▶ _Task instructions_:
How many lines of the listing below contain the word "Cârțan"? Reply with that number alone.
╭──
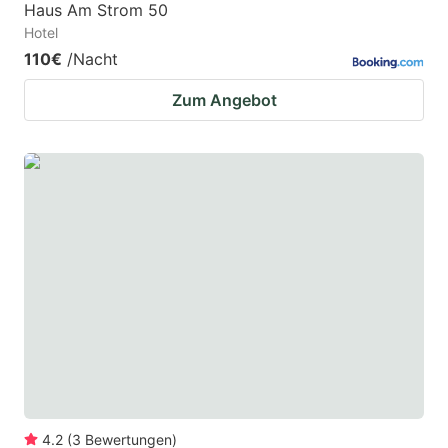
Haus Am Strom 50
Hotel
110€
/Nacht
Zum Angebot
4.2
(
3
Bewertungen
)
╰──
╭──
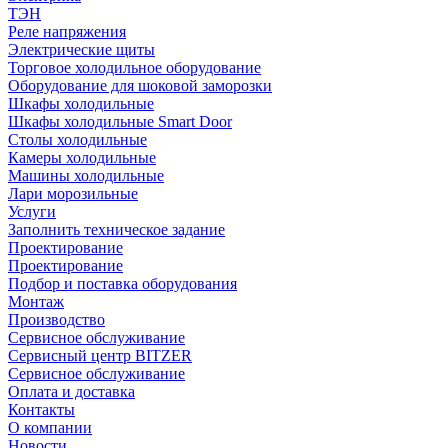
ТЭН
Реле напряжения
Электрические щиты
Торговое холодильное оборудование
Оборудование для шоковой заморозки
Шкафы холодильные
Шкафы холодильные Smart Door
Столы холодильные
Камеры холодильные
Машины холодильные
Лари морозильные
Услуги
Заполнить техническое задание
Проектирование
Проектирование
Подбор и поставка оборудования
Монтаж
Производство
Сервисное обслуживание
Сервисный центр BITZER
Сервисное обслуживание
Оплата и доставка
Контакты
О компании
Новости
╰──
╭──
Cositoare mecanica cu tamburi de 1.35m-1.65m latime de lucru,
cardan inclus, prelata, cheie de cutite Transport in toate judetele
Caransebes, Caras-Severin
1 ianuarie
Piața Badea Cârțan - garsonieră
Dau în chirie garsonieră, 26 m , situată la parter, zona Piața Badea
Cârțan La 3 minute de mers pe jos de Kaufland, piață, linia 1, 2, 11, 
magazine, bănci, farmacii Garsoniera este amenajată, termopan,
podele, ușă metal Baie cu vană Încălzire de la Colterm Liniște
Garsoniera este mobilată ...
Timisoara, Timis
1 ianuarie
╰──
▶ _The answer_:
2